Quickstart

At its core, 🤗 Optimum uses configuration objects to define parameters for optimization on different accelerators. These objects are then used to instantiate dedicated optimizers, quantizers, and pruners. For example, here’s how you can apply dynamic quantization with ONNX Runtime:

>>> from optimum.onnxruntime import ORTConfig, ORTQuantizer

>>> # The model we wish to quantize
>>> model_checkpoint = "distilbert-base-uncased-finetuned-sst-2-english"
>>> # The type of quantization to apply
>>> qconfig = AutoQuantizationConfig.arm64(is_static=False, per_channel=False)
>>> quantizer = ORTQuantizer.from_pretrained(model_checkpoint, feature="sequence-classification")
>>> # Quantize the model!
>>> quantizer.fit(model_checkpoint, output_dir=".", feature="sequence-classification")
>>> quantizer = ORTQuantizer(
...     onnx_model_path="model.onnx",
...     onnx_quantized_model_output_path="model-quantized.onnx",
...     quantization_config=qconfig,
... )

In this example, we’ve quantized a model from the Hugging Face Hub, but it could also be a path to a local model directory. The feature argument in the from_pretrained() method corresponds to the type of task that we wish to quantize the model for. The result from applying the export() method is a model-quantized.onnx file that can be used to run inference.
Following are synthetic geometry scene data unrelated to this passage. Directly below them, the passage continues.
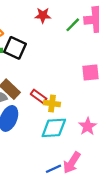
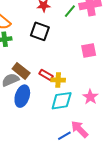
black square: (15, 48) -> (40, 31), moved
pink arrow: (72, 163) -> (79, 129), turned 108

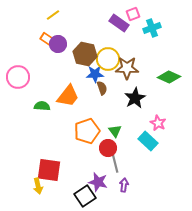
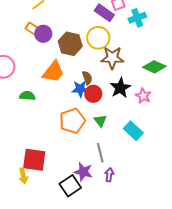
yellow circle: (108, 59) -> (98, 38), moved
blue star: (95, 74) -> (80, 89), moved
orange trapezoid: (68, 96) -> (53, 72), moved
pink star: (158, 123) -> (143, 96), moved
red circle: (108, 148) -> (93, 94), moved

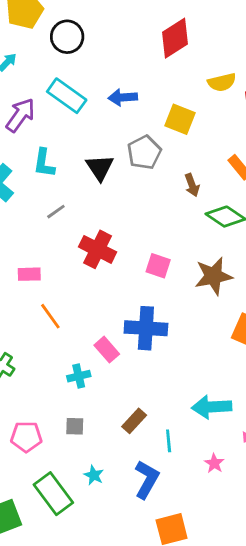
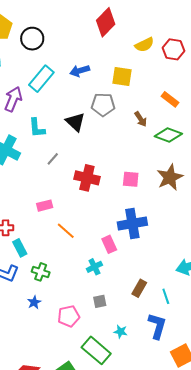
cyan rectangle: (67, 96) -> (41, 79), turned -72
gray pentagon: (144, 152) -> (103, 105), turned -30
pink rectangle: (107, 350) -> (109, 244), turned 30

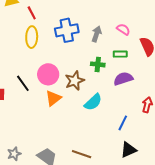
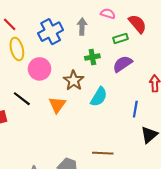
green rectangle: (120, 54) -> (121, 38), moved
pink circle: (48, 74) -> (40, 69), moved

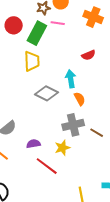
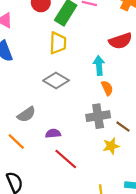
red semicircle: (89, 55) -> (120, 41), size x1.5
gray diamond: (46, 93) -> (56, 80), moved
yellow star: (62, 148) -> (111, 146), moved

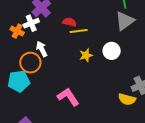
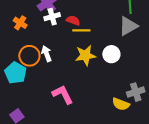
white cross: (31, 23) -> (52, 17), moved
white arrow: (42, 49) -> (46, 54), moved
yellow star: (86, 55) -> (85, 55), size x1.5
cyan pentagon: (19, 81) -> (16, 73), turned 30

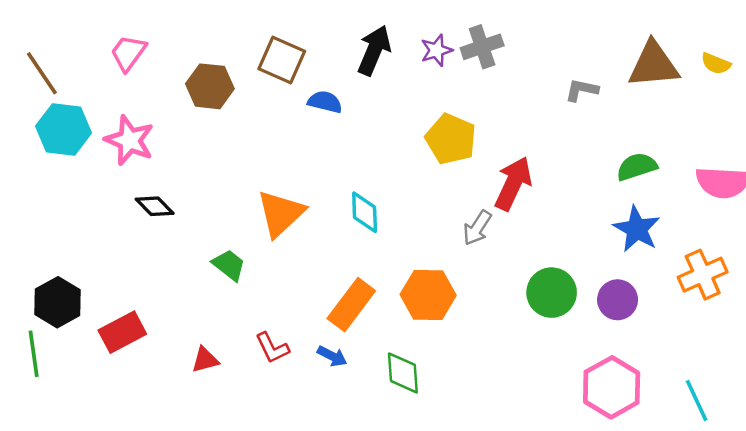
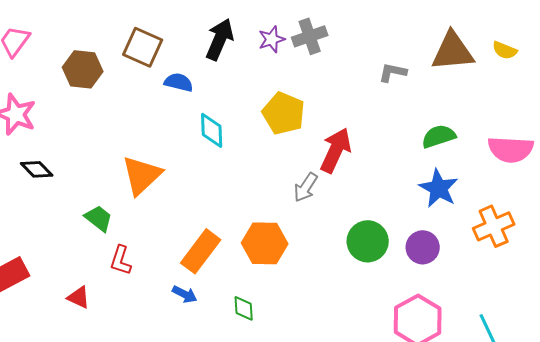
cyan diamond: (365, 212) -> (212, 130), moved
red L-shape: (272, 348) -> (121, 260), moved, turned 44
red triangle: (205, 360) -> (79, 297), turned 40
green diamond: (403, 373) -> (244, 308), size x0.7

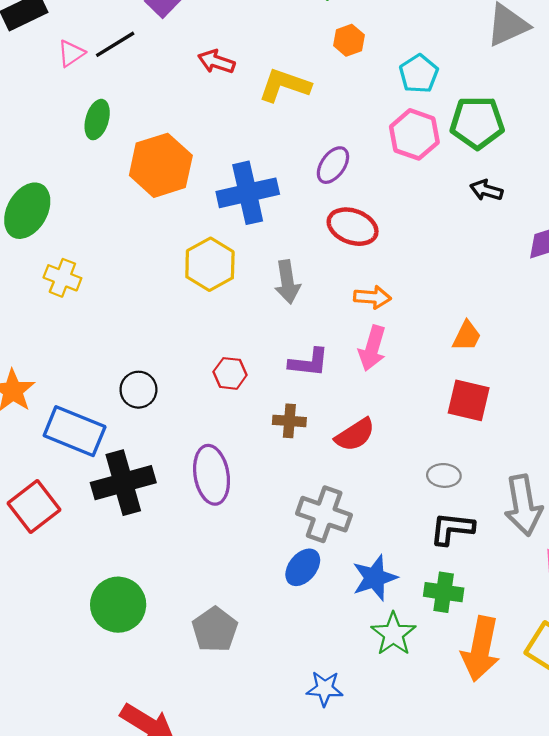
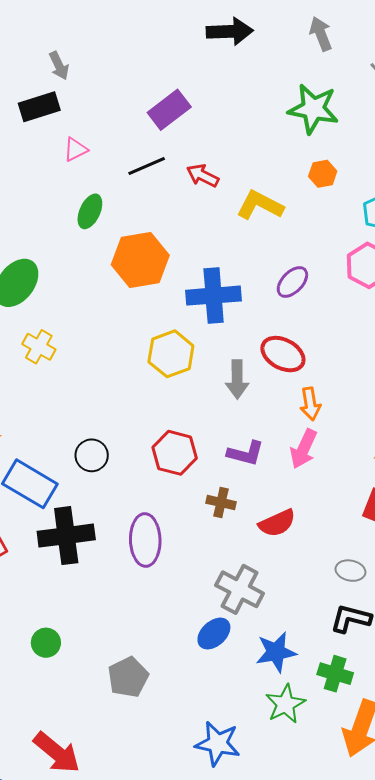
black line: (115, 44) -> (147, 166), moved
red ellipse: (353, 227) -> (283, 354), moved
orange arrow: (372, 297) -> (310, 404), turned 68
red hexagon: (230, 373) -> (175, 453), size x1.5
green circle: (118, 605) -> (46, 643), size x0.6
blue star: (325, 689) -> (218, 743), size x1.4

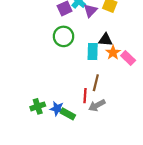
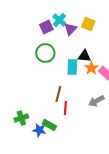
brown line: (96, 83) -> (58, 94), moved
gray arrow: (97, 105) -> (96, 101), moved
blue star: (57, 109) -> (39, 130), moved

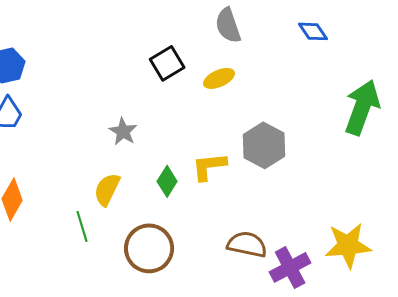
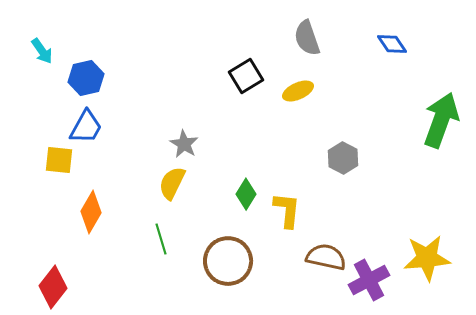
gray star: (123, 131) -> (184, 144), moved
gray hexagon: (264, 145) -> (343, 158), size x0.7
yellow L-shape: (209, 166) -> (287, 210), moved, turned 102
yellow semicircle: (107, 189) -> (172, 183), moved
Here’s an example of how to load an ONNX Runtime model and generate predictions with it:

>>> from functools import partial
>>> from datasets import Dataset
>>> from optimum.onnxruntime import ORTModel

>>> # Load quantized model
>>> ort_model = ORTModel("model-quantized.onnx", quantizer._onnx_config)
>>> # Create a dataset or load one from the Hub
>>> ds = Dataset.from_dict({"sentence": ["I love burritos!"]})
>>> tokenizer = AutoTokenizer.from_pretrained(model_checkpoint)
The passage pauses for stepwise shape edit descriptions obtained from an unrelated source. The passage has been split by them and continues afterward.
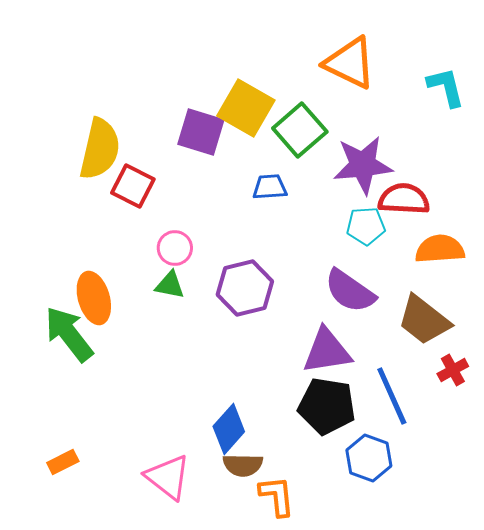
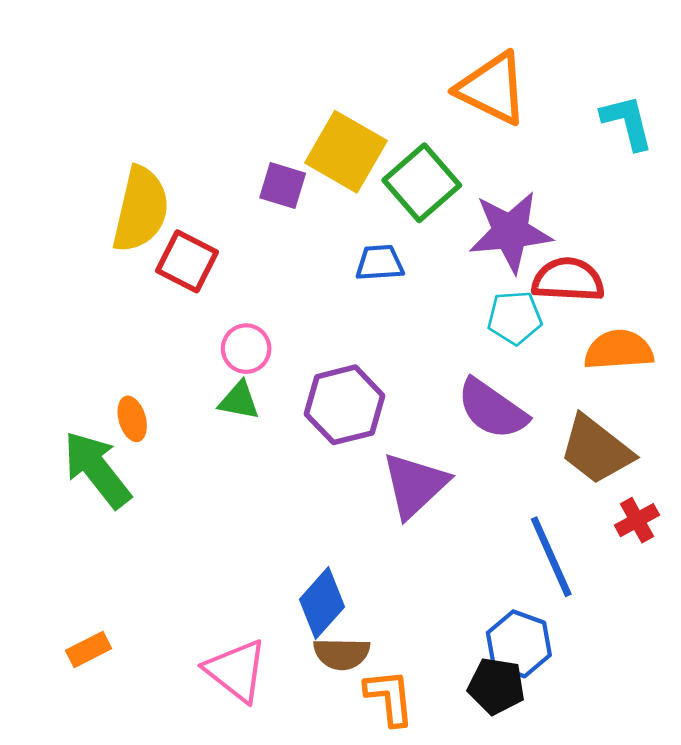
purple square: (201, 132) -> (283, 185), size x0.7
orange ellipse: (94, 298) -> (132, 419), size x0.6
purple triangle: (327, 351) -> (415, 485), moved, turned -34
black pentagon: (327, 406) -> (496, 686), moved, size x0.7

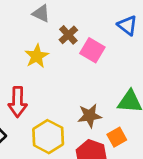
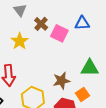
gray triangle: (41, 13) -> (20, 10), turned 32
blue triangle: (127, 25) -> (82, 23), moved, turned -35

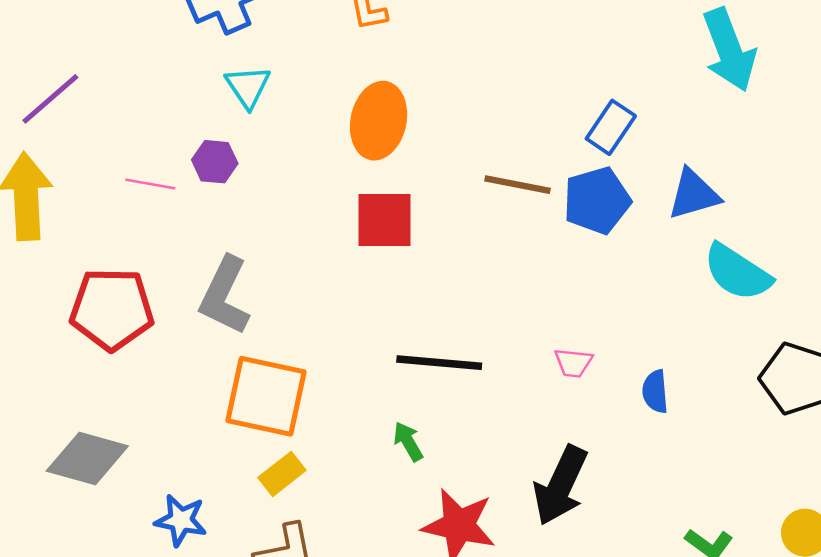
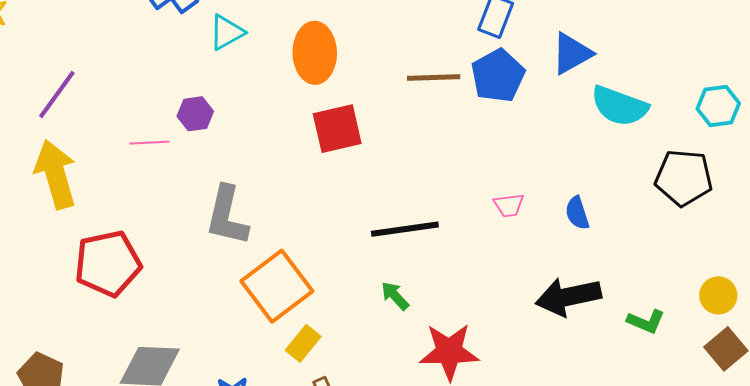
cyan triangle: (248, 87) -> (227, 32), moved, turned 48
red pentagon: (112, 309) -> (108, 264), moved
orange square: (266, 396) -> (277, 286), turned -36
black arrow: (561, 485) -> (568, 297), moved, turned 66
>>> def preprocess_fn(ex, tokenizer):
...     return tokenizer(ex["sentence"])

>>> # Tokenize the inputs
>>> tokenized_ds = ds.map(partial(preprocess_fn, tokenizer=quantizer.tokenizer))
>>> ort_outputs = ort_model.evaluation_loop(tokenized_ds)
>>> # Extract logits!
>>> ort_outputs.predictions

Similarly, you can apply static quantization by simply setting is_static to True when instantiating the QuantizationConfig object:

>>> qconfig = AutoQuantizationConfig.arm64(is_static=True, per_channel=False)

Static quantization relies on feeding batches of data through the model to estimate the activation quantization parameters ahead of inference time. To support this, 🤗 Optimum allows you to provide a calibration dataset. The calibration dataset can be a simple Dataset object from the 🤗 Datasets library, or any dataset that’s hosted on the Hugging Face Hub. For this example, we’ll pick the sst2 dataset that the model was originally trained on:

>>> from optimum.onnxruntime.configuration import AutoCalibrationConfig

>>> # Create the calibration dataset
>>> calibration_dataset = quantizer.get_calibration_dataset(
...     "glue",
...     dataset_config_name="sst2",
...     preprocess_function=partial(preprocess_fn, tokenizer=quantizer.tokenizer),
...     num_samples=50,
...     dataset_split="train",
... )
>>> # Create the calibration configuration containing the parameters related to calibration.
>>> calibration_config = AutoCalibrationConfig.minmax(calibration_dataset)
>>> # Perform the calibration step: computes the activations quantization ranges
>>> ranges = quantizer.fit(
...     dataset=calibration_dataset,
...     calibration_config=calibration_config,
...     onnx_model_path="model.onnx",
...     operators_to_quantize=qconfig.operators_to_quantize,
... )
>>> # Quantize the same way we did for dynamic quantization!
>>> quantizer.export(
...     onnx_model_path="model.onnx",
...     onnx_quantized_model_output_path="model-quantized.onnx",
...     calibration_tensors_range=ranges,
...     quantization_config=qconfig,
... )

As a final example, let’s take a look at applying graph optimizations techniques such as operator fusion and constant folding. As before, we load a configuration object, but this time by setting the optimization level instead of the quantization approach:

>>> from optimum.onnxruntime.configuration import OptimizationConfig

>>> # optimization_config=99 enables all available graph optimisations
>>> optimization_config = OptimizationConfig(optimization_level=99)

Next, we load an optimizer to apply these optimisations to our model:

>>> from optimum.onnxruntime import ORTOptimizer

>>> optimizer = ORTOptimizer.from_pretrained(
...     model_checkpoint,
...     feature="sequence-classification",
... )
>>> # Export the optimized model
>>> optimizer.export(
...     onnx_model_path="model.onnx",
...     onnx_optimized_model_output_path="model-optimized.onnx",
...     optimization_config=optimization_config,
... )

And that’s it - the model is now optimized and ready for inference! As you can see, the process is similar in each case:

Define the optimization / quantization strategies via an OptimizationConfig / QuantizationConfig object
Instantiate a ORTQuantizer or ORTOptimizer class
Apply the export() method
Run inference

Check out the examples directory for more sophisticated usage.

Happy optimising 🤗!